--- Data section ---
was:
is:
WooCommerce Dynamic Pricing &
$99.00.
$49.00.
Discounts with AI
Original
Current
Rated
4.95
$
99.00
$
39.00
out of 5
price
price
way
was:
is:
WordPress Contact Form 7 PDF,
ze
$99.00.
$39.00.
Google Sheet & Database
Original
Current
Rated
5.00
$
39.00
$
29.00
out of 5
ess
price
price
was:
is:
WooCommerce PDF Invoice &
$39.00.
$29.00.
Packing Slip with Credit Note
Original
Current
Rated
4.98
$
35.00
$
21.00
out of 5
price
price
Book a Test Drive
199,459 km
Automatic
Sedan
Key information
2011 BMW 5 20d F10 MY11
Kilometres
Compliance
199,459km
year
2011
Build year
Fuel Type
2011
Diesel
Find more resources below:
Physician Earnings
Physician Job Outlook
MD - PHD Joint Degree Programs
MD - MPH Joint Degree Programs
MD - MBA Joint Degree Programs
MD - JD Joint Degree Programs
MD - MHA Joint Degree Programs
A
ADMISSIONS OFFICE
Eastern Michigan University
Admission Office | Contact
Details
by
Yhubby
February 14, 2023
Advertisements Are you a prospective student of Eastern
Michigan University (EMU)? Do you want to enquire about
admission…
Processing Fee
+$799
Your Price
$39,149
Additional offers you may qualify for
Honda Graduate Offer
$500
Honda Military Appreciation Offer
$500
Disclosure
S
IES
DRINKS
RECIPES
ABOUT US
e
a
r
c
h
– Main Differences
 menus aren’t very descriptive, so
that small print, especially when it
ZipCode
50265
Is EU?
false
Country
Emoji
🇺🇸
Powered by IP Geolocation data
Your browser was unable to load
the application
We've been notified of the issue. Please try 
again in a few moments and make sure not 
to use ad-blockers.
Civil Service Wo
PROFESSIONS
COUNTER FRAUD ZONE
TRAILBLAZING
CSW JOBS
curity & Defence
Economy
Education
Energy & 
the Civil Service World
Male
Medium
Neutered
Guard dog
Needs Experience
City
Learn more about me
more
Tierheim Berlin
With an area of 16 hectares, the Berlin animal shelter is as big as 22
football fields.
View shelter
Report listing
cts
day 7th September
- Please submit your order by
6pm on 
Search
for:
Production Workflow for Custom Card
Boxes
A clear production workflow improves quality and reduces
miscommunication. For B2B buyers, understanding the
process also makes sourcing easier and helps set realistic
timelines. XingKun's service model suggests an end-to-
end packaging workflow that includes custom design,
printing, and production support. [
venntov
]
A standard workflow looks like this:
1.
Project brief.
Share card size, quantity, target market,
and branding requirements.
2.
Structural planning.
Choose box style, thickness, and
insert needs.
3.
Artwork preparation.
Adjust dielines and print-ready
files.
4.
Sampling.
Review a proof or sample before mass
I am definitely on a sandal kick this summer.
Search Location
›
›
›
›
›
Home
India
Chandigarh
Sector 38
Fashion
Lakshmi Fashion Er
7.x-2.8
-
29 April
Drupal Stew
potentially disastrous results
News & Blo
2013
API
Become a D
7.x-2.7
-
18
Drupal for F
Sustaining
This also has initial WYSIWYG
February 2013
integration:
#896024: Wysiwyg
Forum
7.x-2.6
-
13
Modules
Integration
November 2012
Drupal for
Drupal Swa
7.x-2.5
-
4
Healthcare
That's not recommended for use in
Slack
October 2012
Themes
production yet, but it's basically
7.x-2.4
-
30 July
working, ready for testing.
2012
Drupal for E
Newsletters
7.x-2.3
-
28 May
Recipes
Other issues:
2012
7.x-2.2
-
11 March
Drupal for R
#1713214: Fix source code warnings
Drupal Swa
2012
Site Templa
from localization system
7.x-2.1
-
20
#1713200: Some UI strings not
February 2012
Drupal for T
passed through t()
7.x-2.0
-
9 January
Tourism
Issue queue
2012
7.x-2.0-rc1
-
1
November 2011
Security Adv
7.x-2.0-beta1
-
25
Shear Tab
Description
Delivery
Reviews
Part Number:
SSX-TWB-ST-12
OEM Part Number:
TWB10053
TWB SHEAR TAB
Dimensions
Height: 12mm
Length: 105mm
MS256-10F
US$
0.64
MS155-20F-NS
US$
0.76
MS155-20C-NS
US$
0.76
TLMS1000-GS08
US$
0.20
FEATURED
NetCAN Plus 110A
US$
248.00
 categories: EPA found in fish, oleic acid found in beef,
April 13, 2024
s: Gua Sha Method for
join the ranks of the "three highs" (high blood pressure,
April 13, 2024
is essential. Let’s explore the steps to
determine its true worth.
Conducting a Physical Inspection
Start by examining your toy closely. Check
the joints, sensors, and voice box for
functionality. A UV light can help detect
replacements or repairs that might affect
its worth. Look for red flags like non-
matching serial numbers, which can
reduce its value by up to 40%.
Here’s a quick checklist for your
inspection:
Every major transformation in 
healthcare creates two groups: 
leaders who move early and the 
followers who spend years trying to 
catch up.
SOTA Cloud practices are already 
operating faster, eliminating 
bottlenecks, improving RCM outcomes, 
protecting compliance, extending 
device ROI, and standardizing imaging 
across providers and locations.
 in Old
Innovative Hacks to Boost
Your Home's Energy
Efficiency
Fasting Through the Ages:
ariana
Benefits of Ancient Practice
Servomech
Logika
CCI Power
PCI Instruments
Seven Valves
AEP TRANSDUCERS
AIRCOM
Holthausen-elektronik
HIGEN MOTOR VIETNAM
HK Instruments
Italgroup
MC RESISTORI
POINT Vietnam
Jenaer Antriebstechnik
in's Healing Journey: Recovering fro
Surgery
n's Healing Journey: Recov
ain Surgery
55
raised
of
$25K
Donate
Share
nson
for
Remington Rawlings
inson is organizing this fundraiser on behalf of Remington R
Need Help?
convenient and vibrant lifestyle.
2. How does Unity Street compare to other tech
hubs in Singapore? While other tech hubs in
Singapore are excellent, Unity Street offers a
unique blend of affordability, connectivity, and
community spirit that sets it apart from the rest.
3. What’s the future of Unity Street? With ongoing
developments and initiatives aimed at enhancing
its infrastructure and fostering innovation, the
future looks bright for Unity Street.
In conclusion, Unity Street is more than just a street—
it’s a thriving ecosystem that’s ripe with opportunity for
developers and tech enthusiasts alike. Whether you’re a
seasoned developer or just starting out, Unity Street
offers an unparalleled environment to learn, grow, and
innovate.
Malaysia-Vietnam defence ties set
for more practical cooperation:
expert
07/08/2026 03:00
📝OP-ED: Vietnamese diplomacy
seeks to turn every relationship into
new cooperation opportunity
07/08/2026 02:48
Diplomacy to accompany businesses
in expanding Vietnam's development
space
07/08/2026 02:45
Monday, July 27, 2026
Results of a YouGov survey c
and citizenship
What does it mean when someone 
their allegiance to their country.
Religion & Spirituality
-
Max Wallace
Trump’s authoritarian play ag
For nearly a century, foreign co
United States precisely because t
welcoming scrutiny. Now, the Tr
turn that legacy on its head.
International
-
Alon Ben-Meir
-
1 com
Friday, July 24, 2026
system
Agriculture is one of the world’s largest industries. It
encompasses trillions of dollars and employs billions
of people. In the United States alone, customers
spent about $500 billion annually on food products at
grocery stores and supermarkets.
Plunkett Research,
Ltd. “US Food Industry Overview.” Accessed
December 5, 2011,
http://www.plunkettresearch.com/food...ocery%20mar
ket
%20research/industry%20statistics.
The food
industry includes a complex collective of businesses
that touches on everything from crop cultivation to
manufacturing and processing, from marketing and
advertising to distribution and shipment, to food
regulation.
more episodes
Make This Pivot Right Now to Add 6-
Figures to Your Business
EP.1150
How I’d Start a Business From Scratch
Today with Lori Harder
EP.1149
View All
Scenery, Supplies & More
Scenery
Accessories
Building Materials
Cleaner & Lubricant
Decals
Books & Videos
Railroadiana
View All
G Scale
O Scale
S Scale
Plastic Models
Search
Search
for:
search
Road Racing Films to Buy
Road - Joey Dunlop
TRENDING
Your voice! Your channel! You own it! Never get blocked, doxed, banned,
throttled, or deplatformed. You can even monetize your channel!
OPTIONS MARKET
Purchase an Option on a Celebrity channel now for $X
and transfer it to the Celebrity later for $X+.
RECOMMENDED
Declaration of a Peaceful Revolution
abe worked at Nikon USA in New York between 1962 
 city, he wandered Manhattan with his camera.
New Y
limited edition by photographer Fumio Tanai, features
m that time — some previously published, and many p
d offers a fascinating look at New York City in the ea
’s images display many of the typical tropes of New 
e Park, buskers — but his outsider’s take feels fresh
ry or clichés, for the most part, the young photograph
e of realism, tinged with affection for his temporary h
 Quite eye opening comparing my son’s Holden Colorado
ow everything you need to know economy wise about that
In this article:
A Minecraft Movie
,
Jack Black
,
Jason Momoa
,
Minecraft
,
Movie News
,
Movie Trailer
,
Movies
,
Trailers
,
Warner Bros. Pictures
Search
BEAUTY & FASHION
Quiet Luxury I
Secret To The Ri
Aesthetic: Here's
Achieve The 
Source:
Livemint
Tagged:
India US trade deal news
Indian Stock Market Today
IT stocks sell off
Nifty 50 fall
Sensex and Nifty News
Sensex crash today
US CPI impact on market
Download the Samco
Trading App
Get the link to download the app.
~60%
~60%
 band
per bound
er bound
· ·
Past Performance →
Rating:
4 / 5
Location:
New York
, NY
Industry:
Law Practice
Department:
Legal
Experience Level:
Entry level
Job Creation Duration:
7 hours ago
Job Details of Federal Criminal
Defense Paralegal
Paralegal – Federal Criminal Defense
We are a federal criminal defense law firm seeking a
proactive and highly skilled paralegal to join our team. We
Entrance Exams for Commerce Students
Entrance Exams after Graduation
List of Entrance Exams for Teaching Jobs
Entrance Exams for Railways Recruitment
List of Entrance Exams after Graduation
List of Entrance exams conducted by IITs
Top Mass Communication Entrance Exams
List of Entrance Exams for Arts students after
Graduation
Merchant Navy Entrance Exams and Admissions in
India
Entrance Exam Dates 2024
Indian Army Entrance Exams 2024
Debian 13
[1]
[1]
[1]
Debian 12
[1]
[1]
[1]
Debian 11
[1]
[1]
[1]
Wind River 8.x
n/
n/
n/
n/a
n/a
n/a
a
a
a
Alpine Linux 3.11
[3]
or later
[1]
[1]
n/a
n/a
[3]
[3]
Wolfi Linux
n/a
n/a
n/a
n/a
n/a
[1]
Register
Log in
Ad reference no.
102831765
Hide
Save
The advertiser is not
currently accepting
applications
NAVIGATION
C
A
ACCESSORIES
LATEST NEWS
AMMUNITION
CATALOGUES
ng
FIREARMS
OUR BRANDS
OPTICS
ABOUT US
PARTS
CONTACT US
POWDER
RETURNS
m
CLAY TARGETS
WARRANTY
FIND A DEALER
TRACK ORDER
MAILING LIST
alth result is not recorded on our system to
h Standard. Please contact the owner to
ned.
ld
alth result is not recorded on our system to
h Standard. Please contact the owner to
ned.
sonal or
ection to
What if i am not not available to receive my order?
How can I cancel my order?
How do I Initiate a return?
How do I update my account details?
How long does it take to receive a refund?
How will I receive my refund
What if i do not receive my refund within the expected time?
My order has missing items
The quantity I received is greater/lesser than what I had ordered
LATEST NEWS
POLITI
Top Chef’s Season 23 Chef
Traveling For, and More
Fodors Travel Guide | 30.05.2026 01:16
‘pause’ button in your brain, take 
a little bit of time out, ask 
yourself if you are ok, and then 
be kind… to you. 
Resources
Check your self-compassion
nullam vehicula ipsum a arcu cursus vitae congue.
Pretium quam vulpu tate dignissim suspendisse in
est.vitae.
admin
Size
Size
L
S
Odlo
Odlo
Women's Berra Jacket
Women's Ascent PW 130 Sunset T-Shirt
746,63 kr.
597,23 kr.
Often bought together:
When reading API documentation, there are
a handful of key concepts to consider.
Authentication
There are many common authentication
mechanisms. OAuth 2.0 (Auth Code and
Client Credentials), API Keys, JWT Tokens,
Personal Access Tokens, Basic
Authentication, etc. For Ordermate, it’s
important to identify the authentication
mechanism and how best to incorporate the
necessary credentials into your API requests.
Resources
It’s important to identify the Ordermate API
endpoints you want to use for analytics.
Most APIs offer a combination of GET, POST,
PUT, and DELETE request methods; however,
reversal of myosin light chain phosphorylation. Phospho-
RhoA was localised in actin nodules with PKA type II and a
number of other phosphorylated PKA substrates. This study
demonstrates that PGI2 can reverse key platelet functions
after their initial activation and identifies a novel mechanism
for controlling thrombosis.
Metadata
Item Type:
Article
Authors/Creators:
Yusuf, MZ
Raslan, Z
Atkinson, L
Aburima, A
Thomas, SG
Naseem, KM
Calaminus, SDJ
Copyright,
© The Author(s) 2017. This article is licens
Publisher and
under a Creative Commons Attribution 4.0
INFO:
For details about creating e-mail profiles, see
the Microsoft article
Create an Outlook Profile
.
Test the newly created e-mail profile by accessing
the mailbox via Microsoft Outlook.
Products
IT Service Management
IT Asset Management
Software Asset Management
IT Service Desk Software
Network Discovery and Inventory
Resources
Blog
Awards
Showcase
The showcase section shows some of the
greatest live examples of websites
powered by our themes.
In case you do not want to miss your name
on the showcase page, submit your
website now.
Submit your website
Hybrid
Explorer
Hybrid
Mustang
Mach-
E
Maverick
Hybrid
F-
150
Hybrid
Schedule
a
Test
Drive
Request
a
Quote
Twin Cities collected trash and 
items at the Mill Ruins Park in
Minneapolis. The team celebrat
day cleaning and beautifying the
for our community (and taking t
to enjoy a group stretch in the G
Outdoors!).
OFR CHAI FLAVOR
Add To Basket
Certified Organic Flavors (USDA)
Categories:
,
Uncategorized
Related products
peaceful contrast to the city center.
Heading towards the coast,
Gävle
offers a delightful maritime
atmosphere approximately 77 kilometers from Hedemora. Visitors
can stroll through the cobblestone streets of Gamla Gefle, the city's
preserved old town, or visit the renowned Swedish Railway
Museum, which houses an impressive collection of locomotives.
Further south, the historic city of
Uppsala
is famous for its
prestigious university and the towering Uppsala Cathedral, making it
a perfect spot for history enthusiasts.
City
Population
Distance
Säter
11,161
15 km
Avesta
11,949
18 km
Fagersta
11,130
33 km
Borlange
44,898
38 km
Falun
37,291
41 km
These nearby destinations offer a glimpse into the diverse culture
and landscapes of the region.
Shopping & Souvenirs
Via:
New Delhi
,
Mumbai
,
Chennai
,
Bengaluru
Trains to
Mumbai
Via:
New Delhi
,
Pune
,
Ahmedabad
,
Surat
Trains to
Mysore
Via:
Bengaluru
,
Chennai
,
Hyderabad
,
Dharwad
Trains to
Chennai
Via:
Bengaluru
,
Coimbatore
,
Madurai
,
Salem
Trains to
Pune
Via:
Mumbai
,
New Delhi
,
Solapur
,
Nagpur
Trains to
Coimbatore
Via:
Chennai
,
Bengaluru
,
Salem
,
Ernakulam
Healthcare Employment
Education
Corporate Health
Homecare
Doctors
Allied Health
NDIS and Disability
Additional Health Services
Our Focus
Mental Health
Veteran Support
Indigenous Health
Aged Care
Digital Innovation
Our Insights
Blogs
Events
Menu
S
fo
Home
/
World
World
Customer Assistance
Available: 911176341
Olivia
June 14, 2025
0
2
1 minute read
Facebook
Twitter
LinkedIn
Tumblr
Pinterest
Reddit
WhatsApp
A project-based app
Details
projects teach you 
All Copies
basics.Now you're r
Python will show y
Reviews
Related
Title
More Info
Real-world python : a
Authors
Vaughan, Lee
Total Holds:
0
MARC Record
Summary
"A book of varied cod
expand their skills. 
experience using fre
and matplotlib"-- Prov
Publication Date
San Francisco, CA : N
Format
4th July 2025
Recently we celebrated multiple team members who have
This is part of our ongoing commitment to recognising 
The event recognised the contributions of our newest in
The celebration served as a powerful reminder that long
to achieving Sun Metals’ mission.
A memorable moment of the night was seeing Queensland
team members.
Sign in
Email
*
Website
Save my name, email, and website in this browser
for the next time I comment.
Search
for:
---
Task statement: Show every line above in which the word "cooperation" is found.

Written answer:
for more practical cooperation:
new cooperation opportunity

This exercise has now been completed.